‘I know how to love best. I am your servant, your concubine! You are my king, my idol! You are good, you are beautiful, you are clever, you are strong!’
He had heard so often these things said that they did not strike him as original. Emma was like all his mistresses, and the charm of novelty, gradually falling away like a garment…”
(Gustave Flaubert, 1856/2010, p. 317)If it is true that variety is essential for the maintenance of a normal, active sex life – at least for a substantial majority of the male population and for a certain proportion of females as well – then our social ideals of life-long enforced monogamy and sexual exclusivism are contrary to nature and a constantly festering source of cultural and individual pathology and discontent. Yet, this need for variety is exactly what all the scientific evidence from both human and animal studies seems to indicate beyond any reasonable doubt.”
(Kronhausen and Kronhausen, 1967, p. 180)Basic principles
As a general principle applicable across various sexual and non-sexual situations, a wide range of species, for example rats, monkeys and humans, show a preference for some novelty (Bardo et al., 1996). That is to say, the brain is particularly sensitive to change in what arrives at the sense organs relative to an unchanging pattern of stimulation. In experiments, animals work to achieve change in their physical environment, for example by pressing a lever to alter the illumination or gaining access to a visual image.
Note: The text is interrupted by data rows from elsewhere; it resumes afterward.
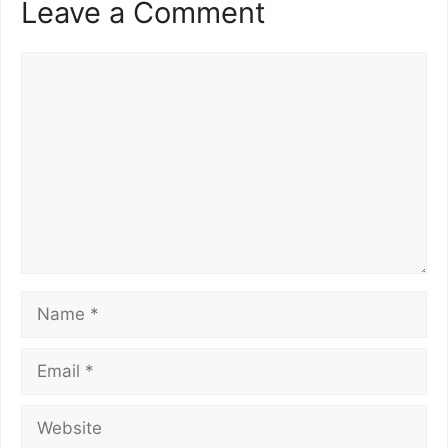
Leave a Comment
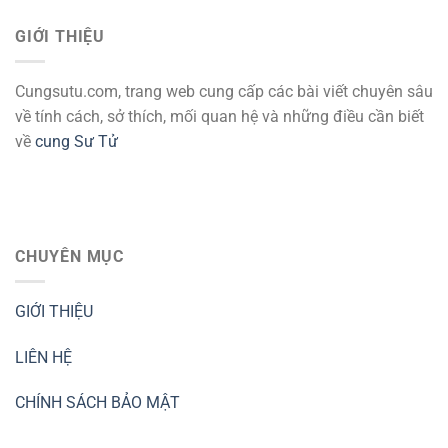
GIỚI THIỆU
Cungsutu.com, trang web cung cấp các bài viết chuyên sâu
về tính cách, sở thích, mối quan hệ và những điều cần biết
về
cung Sư Tử
CHUYÊN MỤC
GIỚI THIỆU
LIÊN HỆ
CHÍNH SÁCH BẢO MẬT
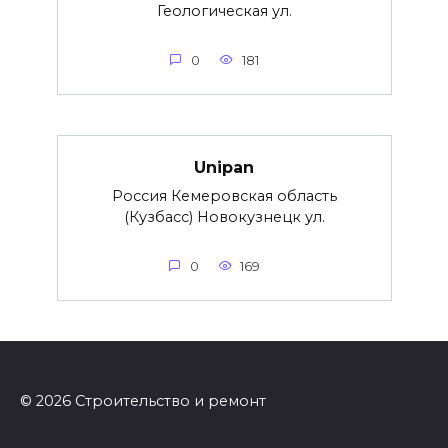
Геологическая ул.
0
181
Unipan
Россия Кемеровская область
(Кузбасс) Новокузнецк ул.
0
169
© 2026 Строительство и ремонт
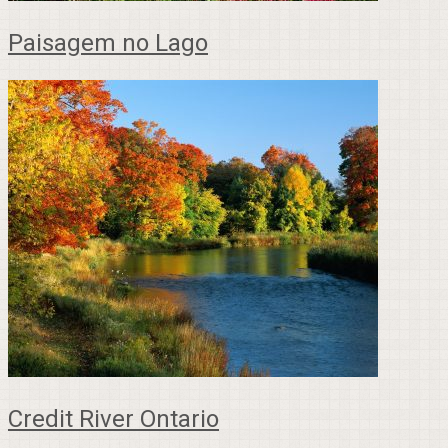
Paisagem no Lago
Credit River Ontario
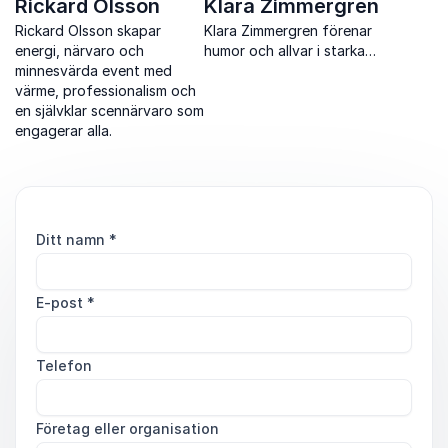
Rickard Olsson
Klara Zimmergren
Rickard Olsson skapar
Klara Zimmergren förenar
energi, närvaro och
humor och allvar i starka
minnesvärda event med
berättelser om livet,
värme, professionalism och
relationer och längtan.
en självklar scennärvaro som
engagerar alla.
Ditt namn
*
E-post
*
Telefon
Företag eller organisation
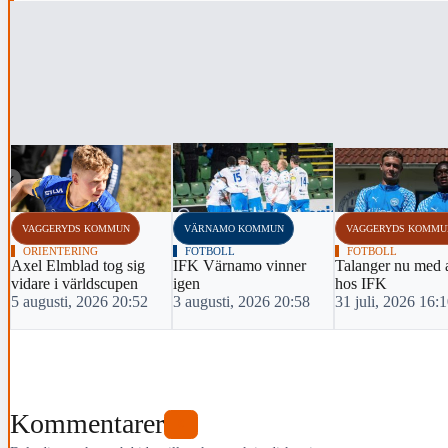
‹
VAGGERYDS KOMMUN
VÄRNAMO KOMMUN
VAGGERYDS KOMMU
ORIENTERING
FOTBOLL
FOTBOLL
Axel Elmblad tog sig
IFK Värnamo vinner
Talanger nu med 
vidare i världscupen
igen
hos IFK
5 augusti, 2026 20:52
3 augusti, 2026 20:58
31 juli, 2026 16:
Kommentarer
0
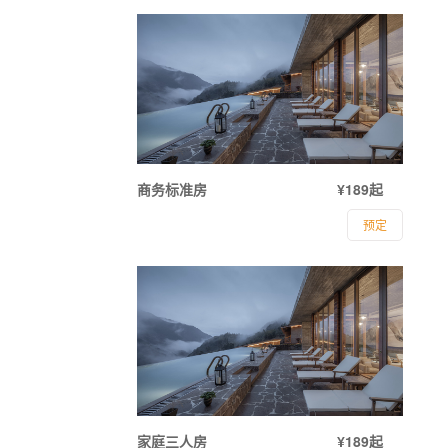
商务标准房
¥189起
预定
家庭三人房
¥189起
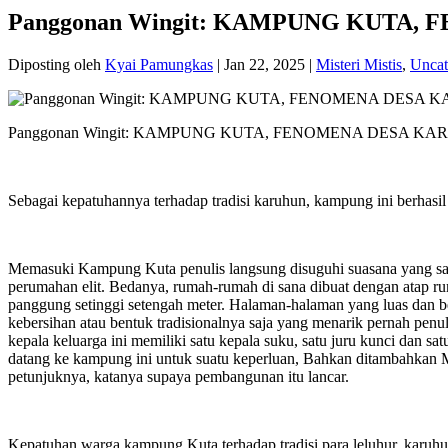
Panggonan Wingit: KAMPUNG KUTA
Diposting oleh
Kyai Pamungkas
|
Jan 22, 2025
|
Misteri Mistis
,
Uncat
Panggonan Wingit: KAMPUNG KUTA, FENOMENA DESA K
Sebagai kepatuhannya terhadap tradisi karuhun, kampung ini berhasi
Memasuki Kampung Kuta penulis langsung disuguhi suasana yang sang
perumahan elit. Bedanya, rumah-rumah di sana dibuat dengan atap r
panggung setinggi setengah meter. Halaman-halaman yang luas dan be
kebersihan atau bentuk tradisionalnya saja yang menarik pernah pen
kepala keluarga ini memiliki satu kepala suku, satu juru kunci dan 
datang ke kampung ini untuk suatu keperluan, Bahkan ditambahkan M
petunjuknya, katanya supaya pembangunan itu lancar.
Kepatuhan warga kampung Kuta terhadap tradisi para leluhur, karuh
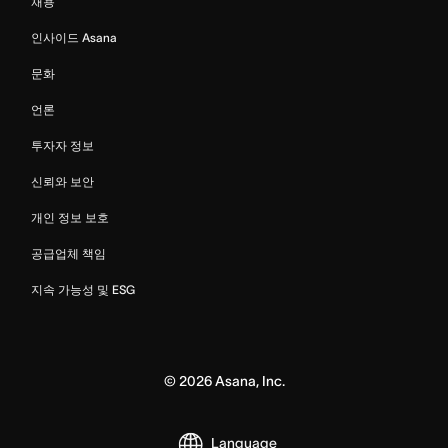
채용
인사이드 Asana
문화
언론
투자자 정보
신뢰와 보안
개인 정보 보호
공급업체 책임
지속 가능성 및 ESG
©
2026
Asana, Inc.
Language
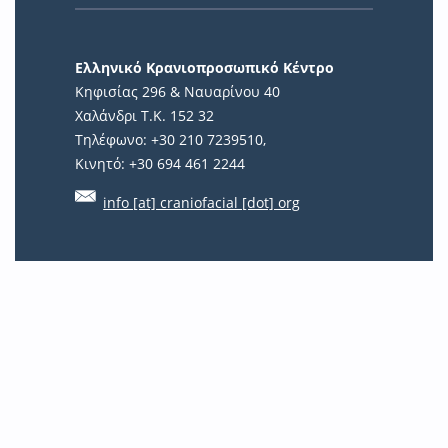
Ελληνικό Κρανιοπροσωπικό Κέντρο
Κηφισίας 296 & Ναυαρίνου 40
Χαλάνδρι Τ.Κ. 152 32
Τηλέφωνο: +30 210 7239510,
Κινητό: +30 694 461 2244
info [at] craniofacial [dot] org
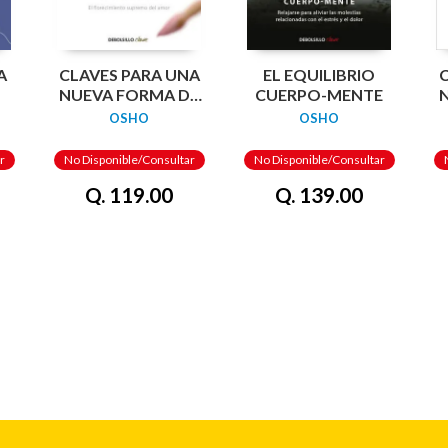
A
CLAVES PARA UNA
EL EQUILIBRIO
C
NUEVA FORMA DE
CUERPO-MENTE
VIVIR 9:
OSHO
OSHO
COMPASIÓN (EL
(
FLORECIMIENTO
r
No Disponible/Consultar
No Disponible/Consultar
SUPREMO DEL
Q. 119.00
Q. 139.00
AMOR)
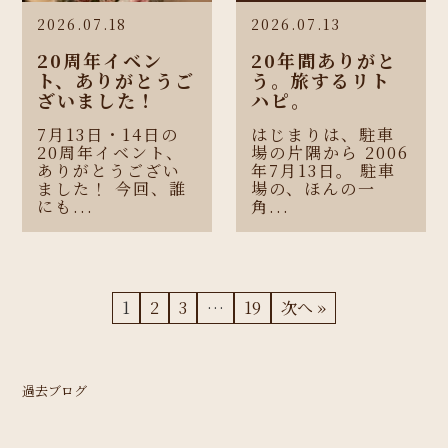
2026.07.18
2026.07.13
20周年イベン
20年間ありがと
ト、ありがとうご
う。旅するリト
ざいました！
ハピ。
7月13日・14日の
はじまりは、駐車
20周年イベント、
場の片隅から 2006
ありがとうござい
年7月13日。 駐車
ました！ 今回、誰
場の、ほんの一
にも...
角...
1
2
3
…
19
次へ »
過去ブログ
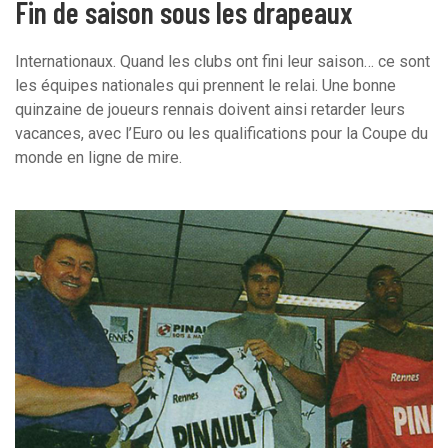
Fin de saison sous les drapeaux
Internationaux. Quand les clubs ont fini leur saison… ce sont
les équipes nationales qui prennent le relai. Une bonne
quinzaine de joueurs rennais doivent ainsi retarder leurs
vacances, avec l’Euro ou les qualifications pour la Coupe du
monde en ligne de mire.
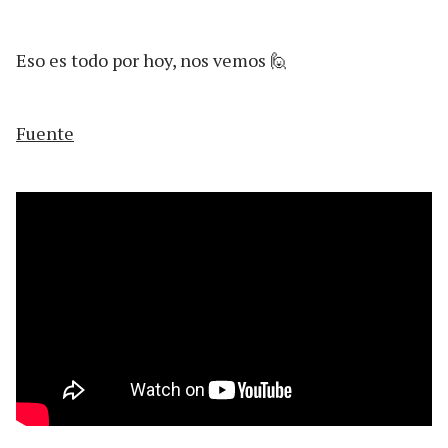
Eso es todo por hoy, nos vemos 🙋
Fuente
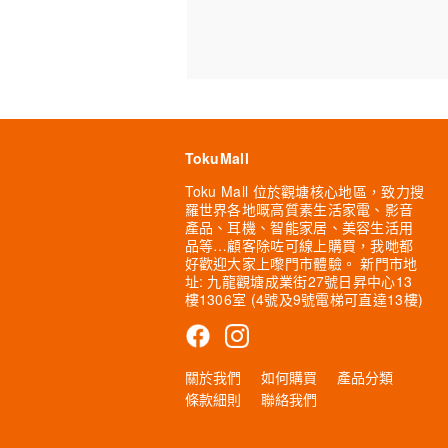
TokuMall
Toku Mall 位於觀塘核心地區，致力搜
羅世界各地嘅高質素生活家電、影音
產品、耳機、智能家居、美容生活用
品等…顧客除咗可線上購買，我哋都
好歡迎大家上嚟門市體驗。 新門市地
址: 九龍觀塘成業街27號日昇中心13
樓1306室 (4號及9號電梯可直達13樓)
關於我們
如何購買
產品分類
條款細則
聯絡我們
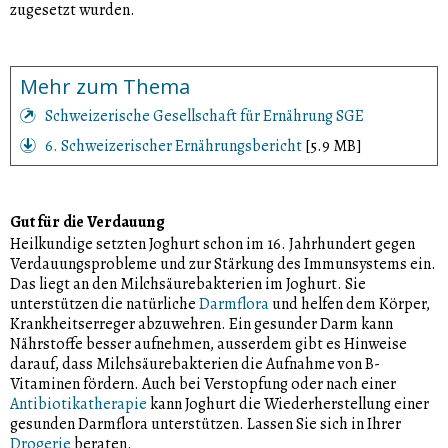
zugesetzt wurden.
Mehr zum Thema
Schweizerische Gesellschaft für Ernährung SGE
6. Schweizerischer Ernährungsbericht
[5.9 MB]
Gut für die Verdauung
Heilkundige setzten Joghurt schon im 16. Jahrhundert gegen
Verdauungsprobleme und zur Stärkung des Immunsystems ein.
Das liegt an den Milchsäurebakterien im Joghurt. Sie
unterstützen die natürliche
Darmflora
und helfen dem Körper,
Krankheitserreger abzuwehren. Ein gesunder Darm kann
Nährstoffe besser aufnehmen, ausserdem gibt es Hinweise
darauf, dass Milchsäurebakterien die Aufnahme von B-
Vitaminen fördern. Auch bei Verstopfung oder nach einer
Antibiotikatherapie
kann Joghurt die Wiederherstellung einer
gesunden Darmflora unterstützen. Lassen Sie sich in Ihrer
Drogerie
beraten.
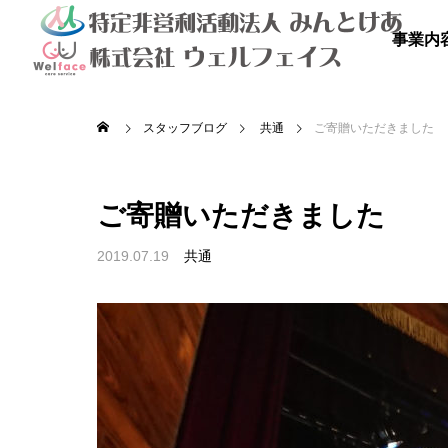
事業内
スタッフブログ
共通
ご寄贈いただきました
ご寄贈いただきました
2019.07.19
共通

を満喫しよ
秋のドライブ
青空散
の里
高齢者等共同住宅 みんとの里
高齢者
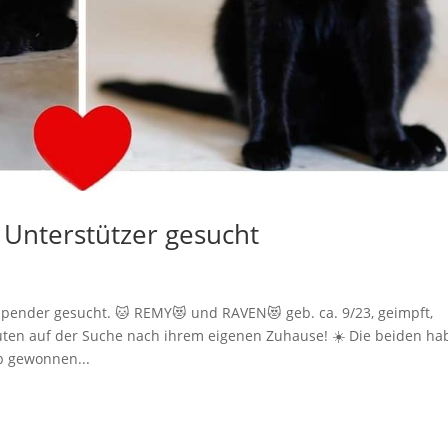
Unterstützer gesucht
pender gesucht. 🐱 REMY😻 und RAVEN😻 geb. ca. 9/23, geimpft,
nuten auf der Suche nach ihrem eigenen Zuhause! ☀️ Die beiden h
b gewonnen...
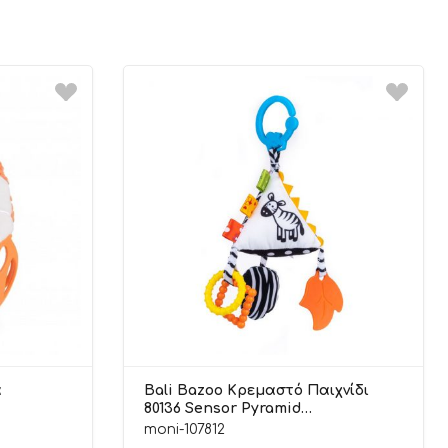
α
Bali Bazoo Κρεμαστό Παιχνίδι
80136 Sensor Pyramid
6925783801368 0m+
moni-107812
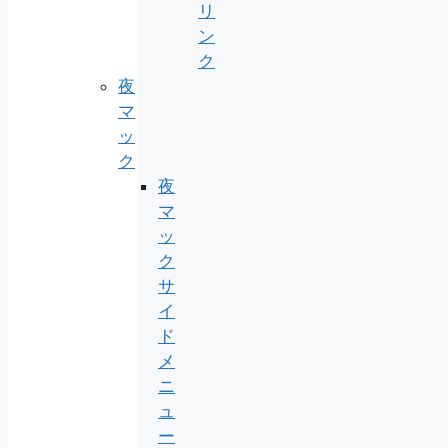
リ
ン
ク
夜
マ
ッ
ク
夜
マ
ッ
ク
サ
イ
ド
メ
ニ
ュ
ー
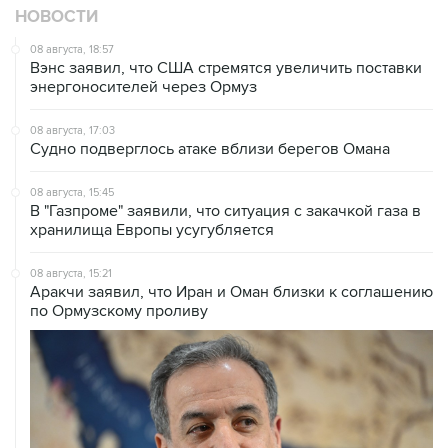
НОВОСТИ
08 августа, 18:57
Вэнс заявил, что США стремятся увеличить поставки
энергоносителей через Ормуз
08 августа, 17:03
Судно подверглось атаке вблизи берегов Омана
08 августа, 15:45
В "Газпроме" заявили, что ситуация с закачкой газа в
хранилища Европы усугубляется
08 августа, 15:21
Аракчи заявил, что Иран и Оман близки к соглашению
по Ормузскому проливу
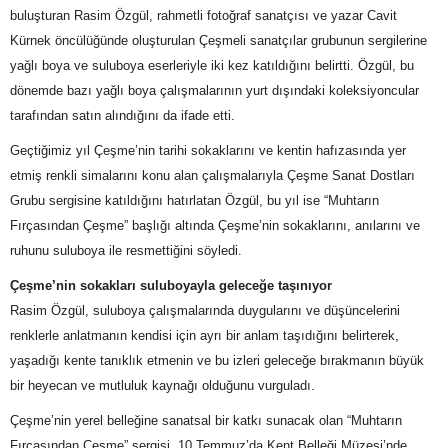
buluşturan Rasim Özgül, rahmetli fotoğraf sanatçısı ve yazar Cavit
Kürnek öncülüğünde oluşturulan Çeşmeli sanatçılar grubunun sergilerine
yağlı boya ve suluboya eserleriyle iki kez katıldığını belirtti. Özgül, bu
dönemde bazı yağlı boya çalışmalarının yurt dışındaki koleksiyoncular
tarafından satın alındığını da ifade etti.
Geçtiğimiz yıl Çeşme’nin tarihi sokaklarını ve kentin hafızasında yer
etmiş renkli simalarını konu alan çalışmalarıyla Çeşme Sanat Dostları
Grubu sergisine katıldığını hatırlatan Özgül, bu yıl ise “Muhtarın
Fırçasından Çeşme” başlığı altında Çeşme’nin sokaklarını, anılarını ve
ruhunu suluboya ile resmettiğini söyledi.
Çeşme’nin sokakları suluboyayla geleceğe taşınıyor
Rasim Özgül, suluboya çalışmalarında duygularını ve düşüncelerini
renklerle anlatmanın kendisi için ayrı bir anlam taşıdığını belirterek,
yaşadığı kente tanıklık etmenin ve bu izleri geleceğe bırakmanın büyük
bir heyecan ve mutluluk kaynağı olduğunu vurguladı.
Çeşme’nin yerel belleğine sanatsal bir katkı sunacak olan “Muhtarın
Fırçasından Çeşme” sergisi, 10 Temmuz’da Kent Belleği Müzesi’nde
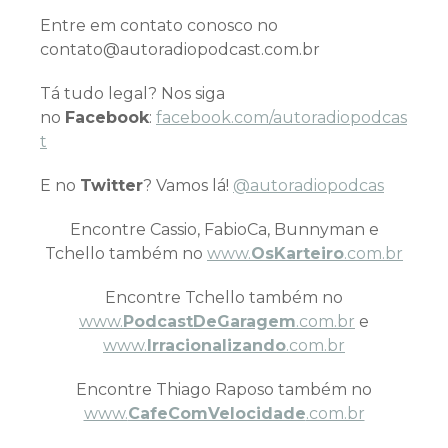
Entre em contato conosco no
contato@autoradiopodcast.com.br
Tá tudo legal? Nos siga
no
Facebook
:
facebook.com/autoradiopodcas
t
E no
Twitter
? Vamos lá!
@autoradiopodcas
Encontre Cassio, FabioCa, Bunnyman e
Tchello também no
www.
OsKarteiro
.com.br
Encontre Tchello também no
www.
PodcastDeGaragem
.com.br
e
www.
Irracionalizando
.com.br
Encontre Thiago Raposo também no
www.
CafeComVelocidade
.com.br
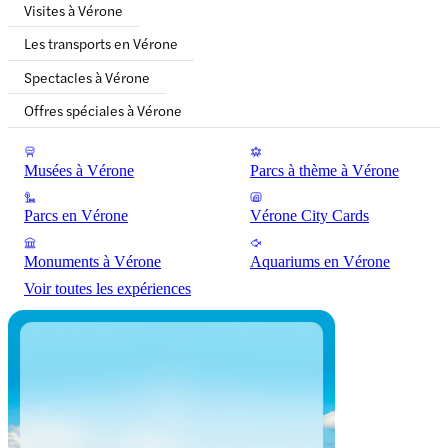
Visites à Vérone
Les transports en Vérone
Spectacles à Vérone
Offres spéciales à Vérone
Musées à Vérone
Parcs à thème à Vérone
Parcs en Vérone
Vérone City Cards
Monuments à Vérone
Aquariums en Vérone
Voir toutes les expériences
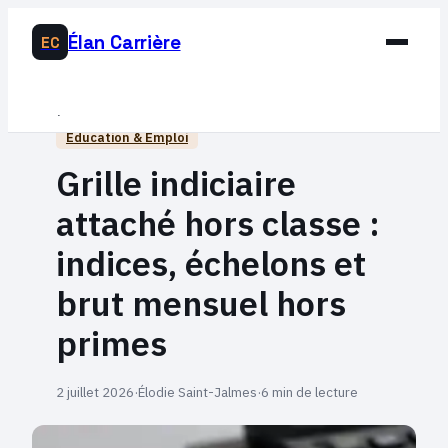
Élan Carrière
EC
Business
Éducation & Emploi
Développement Personnel
Grille indiciaire
Éducation & Emploi
attaché hors classe :
Lifestyle
indices, échelons et
brut mensuel hors
primes
2 juillet 2026
·
Élodie Saint-Jalmes
·
6 min de lecture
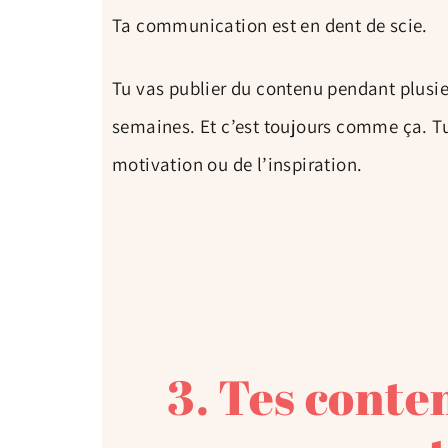
Ta communication est en dent de scie.
Tu vas publier du contenu pendant plusieu
semaines. Et c’est toujours comme ça. Tu
motivation ou de l’inspiration.
3. Tes conte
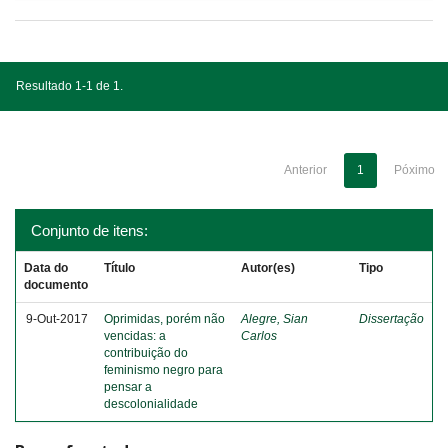
Resultado 1-1 de 1.
Anterior
1
Póximo
Conjunto de itens:
Data do
Título
Autor(es)
Tipo
documento
9-Out-2017
Oprimidas, porém não
Alegre, Sian
Dissertação
vencidas: a
Carlos
contribuição do
feminismo negro para
pensar a
descolonialidade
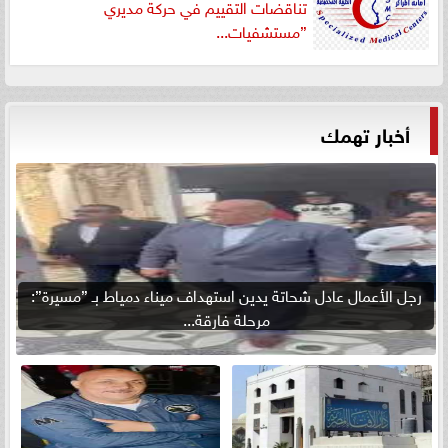
تناقضات التقييم في حركة مديري
”مستشفيات...
أخبار تهمك
رجل الأعمال عادل شحاتة يدين استهداف ميناء دمياط بـ ”مسيرة”:
مرحلة فارقة...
In various species, humans included, novelty can be a powerful stimulus to sexual desire and points to the role of the external incentive. Desire can be re-ignited in a so-called ‘sexually satiated’ animal, human or non-human, when a new partner appears (Schein and Hale, 1965). Arousal by novelty suggests that motivation arises from an interaction between an internal factor, now re-sensitized, and the incentive.